TASK TO COMPLETE » Your answer should be every line below that includes the word "Commerce".
==========
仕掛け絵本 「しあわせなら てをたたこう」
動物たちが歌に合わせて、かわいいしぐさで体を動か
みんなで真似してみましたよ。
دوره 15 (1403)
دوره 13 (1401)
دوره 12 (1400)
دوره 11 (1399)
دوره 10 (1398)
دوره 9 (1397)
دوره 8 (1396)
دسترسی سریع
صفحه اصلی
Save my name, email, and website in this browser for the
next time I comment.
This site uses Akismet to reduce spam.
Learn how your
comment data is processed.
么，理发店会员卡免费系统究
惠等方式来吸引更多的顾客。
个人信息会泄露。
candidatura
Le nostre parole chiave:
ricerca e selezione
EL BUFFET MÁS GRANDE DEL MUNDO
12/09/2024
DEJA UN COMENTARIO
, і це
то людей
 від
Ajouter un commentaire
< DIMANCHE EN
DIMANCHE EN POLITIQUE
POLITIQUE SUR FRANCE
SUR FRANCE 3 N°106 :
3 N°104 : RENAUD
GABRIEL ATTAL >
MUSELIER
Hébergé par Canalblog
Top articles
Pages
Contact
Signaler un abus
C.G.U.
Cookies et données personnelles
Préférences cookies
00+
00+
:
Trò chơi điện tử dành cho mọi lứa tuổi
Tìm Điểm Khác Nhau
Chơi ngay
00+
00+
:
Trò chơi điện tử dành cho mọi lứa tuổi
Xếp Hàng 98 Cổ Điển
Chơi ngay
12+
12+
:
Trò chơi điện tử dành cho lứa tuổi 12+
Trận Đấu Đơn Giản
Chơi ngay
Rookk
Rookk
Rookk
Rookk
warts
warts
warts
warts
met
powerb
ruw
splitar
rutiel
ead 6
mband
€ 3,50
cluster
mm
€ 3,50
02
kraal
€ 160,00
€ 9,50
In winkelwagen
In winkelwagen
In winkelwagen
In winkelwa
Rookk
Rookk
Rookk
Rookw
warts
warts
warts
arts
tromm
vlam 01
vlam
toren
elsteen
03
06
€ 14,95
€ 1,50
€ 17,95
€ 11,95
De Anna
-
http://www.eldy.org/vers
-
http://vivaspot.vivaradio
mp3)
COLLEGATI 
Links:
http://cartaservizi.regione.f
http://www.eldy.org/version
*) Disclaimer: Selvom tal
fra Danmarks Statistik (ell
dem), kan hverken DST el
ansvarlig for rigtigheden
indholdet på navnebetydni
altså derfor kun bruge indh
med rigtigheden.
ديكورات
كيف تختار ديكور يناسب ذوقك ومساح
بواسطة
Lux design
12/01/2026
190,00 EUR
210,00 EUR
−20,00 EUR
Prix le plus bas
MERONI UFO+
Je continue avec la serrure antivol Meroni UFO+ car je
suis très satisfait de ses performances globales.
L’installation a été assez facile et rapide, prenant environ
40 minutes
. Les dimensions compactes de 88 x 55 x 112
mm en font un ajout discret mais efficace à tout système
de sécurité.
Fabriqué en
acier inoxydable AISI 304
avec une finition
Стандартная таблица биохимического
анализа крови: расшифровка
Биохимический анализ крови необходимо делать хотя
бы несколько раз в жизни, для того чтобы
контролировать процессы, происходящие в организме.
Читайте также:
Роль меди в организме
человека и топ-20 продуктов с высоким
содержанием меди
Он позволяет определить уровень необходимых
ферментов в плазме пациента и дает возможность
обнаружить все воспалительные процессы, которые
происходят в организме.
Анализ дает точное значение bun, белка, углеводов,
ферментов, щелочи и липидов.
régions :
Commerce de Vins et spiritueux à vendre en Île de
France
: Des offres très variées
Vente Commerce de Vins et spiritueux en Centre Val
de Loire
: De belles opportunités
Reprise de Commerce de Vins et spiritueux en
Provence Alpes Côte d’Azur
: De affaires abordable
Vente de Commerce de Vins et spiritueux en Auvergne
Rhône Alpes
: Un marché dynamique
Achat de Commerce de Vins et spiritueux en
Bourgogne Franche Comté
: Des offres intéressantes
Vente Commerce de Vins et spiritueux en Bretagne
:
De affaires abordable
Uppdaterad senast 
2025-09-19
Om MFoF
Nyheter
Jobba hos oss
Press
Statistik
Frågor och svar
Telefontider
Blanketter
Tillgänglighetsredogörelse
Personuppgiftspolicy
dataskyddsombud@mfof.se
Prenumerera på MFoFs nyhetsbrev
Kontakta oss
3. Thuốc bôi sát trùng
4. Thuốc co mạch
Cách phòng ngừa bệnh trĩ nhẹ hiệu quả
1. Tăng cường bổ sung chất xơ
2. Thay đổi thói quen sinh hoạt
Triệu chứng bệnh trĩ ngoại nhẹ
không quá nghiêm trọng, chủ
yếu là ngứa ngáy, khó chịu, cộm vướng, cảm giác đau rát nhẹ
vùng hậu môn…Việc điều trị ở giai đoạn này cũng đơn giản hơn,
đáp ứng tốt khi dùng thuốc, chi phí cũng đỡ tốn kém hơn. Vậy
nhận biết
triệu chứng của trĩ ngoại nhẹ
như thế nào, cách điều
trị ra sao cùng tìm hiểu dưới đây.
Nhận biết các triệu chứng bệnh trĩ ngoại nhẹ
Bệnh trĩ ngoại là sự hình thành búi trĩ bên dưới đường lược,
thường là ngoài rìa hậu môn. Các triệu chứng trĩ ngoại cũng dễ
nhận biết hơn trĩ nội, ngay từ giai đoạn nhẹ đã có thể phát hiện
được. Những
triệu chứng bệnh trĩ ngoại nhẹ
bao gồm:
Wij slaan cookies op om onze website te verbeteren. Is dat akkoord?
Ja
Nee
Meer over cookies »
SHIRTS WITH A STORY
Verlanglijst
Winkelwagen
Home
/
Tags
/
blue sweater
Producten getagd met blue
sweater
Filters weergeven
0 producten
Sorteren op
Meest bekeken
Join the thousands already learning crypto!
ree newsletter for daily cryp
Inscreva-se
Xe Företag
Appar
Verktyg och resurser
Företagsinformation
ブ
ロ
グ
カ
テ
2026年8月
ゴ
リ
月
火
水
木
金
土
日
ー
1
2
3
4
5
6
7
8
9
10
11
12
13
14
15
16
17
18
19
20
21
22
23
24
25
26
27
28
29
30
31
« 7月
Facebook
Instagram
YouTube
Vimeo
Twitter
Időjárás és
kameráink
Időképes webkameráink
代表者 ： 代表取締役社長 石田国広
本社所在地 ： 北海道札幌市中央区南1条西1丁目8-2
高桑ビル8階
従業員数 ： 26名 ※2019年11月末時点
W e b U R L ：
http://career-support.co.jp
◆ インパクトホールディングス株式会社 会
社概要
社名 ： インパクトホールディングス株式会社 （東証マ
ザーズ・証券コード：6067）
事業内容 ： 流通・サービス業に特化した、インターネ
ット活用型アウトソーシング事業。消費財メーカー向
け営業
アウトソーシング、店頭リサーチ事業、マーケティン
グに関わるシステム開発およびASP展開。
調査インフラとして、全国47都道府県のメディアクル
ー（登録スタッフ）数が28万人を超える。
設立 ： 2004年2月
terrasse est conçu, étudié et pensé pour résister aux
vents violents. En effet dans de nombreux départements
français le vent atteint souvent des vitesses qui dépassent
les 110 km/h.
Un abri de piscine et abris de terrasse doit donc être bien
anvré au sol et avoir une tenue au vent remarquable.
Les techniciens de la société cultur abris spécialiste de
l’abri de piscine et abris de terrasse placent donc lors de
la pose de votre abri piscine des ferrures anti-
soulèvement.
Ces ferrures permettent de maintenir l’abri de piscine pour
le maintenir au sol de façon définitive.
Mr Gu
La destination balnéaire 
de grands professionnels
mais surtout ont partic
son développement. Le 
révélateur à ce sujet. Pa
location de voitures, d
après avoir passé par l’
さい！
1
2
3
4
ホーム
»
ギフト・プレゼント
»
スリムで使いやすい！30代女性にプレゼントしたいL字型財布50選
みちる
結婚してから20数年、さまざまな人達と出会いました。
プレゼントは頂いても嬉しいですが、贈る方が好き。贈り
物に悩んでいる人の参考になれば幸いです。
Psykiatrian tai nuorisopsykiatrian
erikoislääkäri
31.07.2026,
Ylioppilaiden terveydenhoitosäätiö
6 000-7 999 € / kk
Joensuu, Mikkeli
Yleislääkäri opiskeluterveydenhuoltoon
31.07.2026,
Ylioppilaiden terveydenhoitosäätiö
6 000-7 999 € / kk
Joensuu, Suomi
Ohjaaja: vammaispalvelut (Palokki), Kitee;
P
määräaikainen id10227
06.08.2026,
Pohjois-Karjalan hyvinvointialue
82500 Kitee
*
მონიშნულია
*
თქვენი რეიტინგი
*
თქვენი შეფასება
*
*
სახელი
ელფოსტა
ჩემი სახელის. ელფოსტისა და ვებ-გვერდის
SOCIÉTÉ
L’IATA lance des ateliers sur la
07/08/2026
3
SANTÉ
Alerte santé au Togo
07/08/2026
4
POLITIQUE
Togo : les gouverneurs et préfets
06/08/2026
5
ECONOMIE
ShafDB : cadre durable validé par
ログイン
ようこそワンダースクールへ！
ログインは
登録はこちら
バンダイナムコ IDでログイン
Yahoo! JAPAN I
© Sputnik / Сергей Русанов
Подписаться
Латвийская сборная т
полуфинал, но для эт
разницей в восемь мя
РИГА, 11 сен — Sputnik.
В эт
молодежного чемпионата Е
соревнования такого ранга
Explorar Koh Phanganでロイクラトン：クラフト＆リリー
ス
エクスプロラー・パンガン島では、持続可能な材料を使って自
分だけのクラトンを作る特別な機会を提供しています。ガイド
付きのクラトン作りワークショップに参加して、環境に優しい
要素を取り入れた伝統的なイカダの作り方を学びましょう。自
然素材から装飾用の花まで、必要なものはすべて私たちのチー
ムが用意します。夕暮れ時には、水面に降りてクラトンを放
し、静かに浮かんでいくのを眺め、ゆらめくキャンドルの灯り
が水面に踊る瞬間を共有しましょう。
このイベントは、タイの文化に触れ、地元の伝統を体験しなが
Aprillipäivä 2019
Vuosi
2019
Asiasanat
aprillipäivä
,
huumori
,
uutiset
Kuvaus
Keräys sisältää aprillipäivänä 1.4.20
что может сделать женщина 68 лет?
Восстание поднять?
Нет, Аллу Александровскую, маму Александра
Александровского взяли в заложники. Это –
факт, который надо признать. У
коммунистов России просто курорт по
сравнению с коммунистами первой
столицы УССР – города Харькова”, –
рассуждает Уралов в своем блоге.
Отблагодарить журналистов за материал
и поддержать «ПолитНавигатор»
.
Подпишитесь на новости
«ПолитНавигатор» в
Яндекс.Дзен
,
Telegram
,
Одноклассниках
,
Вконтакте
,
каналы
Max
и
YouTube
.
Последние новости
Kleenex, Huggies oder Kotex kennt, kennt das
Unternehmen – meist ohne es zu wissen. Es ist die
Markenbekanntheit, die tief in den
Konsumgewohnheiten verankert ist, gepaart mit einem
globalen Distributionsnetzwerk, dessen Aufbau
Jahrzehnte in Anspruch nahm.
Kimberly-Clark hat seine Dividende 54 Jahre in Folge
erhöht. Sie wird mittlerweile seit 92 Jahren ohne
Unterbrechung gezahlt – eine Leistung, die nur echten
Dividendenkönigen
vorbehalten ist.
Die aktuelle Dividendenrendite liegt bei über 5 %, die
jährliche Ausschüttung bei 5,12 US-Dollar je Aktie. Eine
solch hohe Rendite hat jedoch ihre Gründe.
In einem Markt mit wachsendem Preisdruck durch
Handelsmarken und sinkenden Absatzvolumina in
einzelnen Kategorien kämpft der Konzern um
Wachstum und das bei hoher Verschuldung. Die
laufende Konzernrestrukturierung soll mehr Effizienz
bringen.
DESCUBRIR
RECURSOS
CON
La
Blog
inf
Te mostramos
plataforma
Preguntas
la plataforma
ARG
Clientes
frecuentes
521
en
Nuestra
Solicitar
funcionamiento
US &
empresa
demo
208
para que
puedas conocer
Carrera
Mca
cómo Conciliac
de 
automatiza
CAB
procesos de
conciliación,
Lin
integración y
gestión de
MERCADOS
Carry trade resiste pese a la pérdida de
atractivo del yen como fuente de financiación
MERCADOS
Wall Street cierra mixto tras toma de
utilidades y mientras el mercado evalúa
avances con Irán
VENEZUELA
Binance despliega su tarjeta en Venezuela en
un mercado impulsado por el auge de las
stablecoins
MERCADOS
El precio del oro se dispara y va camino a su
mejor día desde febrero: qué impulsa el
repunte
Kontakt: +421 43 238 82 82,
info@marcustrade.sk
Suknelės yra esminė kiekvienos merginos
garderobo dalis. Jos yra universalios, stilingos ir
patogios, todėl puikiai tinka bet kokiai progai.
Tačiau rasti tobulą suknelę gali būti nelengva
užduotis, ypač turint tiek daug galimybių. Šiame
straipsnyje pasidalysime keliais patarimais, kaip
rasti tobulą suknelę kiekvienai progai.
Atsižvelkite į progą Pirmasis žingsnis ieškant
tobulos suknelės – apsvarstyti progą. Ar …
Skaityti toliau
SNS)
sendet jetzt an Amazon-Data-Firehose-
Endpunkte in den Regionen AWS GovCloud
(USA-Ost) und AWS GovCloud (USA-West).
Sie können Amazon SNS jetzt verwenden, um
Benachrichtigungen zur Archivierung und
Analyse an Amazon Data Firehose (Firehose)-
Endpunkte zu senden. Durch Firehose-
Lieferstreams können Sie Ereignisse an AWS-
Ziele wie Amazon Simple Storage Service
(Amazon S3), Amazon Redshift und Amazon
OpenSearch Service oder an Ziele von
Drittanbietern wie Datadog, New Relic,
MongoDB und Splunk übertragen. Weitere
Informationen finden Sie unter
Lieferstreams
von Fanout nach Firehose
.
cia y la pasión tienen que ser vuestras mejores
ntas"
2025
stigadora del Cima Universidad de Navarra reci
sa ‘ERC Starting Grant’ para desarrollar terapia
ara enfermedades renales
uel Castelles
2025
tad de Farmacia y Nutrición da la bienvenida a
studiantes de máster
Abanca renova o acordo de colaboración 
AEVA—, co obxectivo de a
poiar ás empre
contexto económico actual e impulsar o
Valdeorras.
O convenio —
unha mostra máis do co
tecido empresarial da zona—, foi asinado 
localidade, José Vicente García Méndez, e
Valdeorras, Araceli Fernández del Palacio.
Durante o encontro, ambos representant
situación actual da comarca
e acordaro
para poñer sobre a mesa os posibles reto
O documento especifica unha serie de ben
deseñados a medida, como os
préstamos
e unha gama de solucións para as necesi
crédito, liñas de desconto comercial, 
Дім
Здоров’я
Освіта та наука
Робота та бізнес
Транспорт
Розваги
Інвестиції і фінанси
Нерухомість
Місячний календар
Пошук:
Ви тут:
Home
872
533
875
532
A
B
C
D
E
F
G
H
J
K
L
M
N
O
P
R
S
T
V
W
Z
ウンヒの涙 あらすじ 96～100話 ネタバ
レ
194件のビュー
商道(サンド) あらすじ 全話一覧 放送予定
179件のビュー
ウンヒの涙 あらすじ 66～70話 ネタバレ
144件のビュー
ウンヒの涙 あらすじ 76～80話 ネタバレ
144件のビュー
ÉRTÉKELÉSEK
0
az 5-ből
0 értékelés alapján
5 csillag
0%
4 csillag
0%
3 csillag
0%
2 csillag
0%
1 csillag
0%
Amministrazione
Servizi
==========
PROBLEM SOLUTION »
Commerce de Vins et spiritueux à vendre en Île de
Vente Commerce de Vins et spiritueux en Centre Val
Reprise de Commerce de Vins et spiritueux en
Vente de Commerce de Vins et spiritueux en Auvergne
Achat de Commerce de Vins et spiritueux en
Vente Commerce de Vins et spiritueux en Bretagne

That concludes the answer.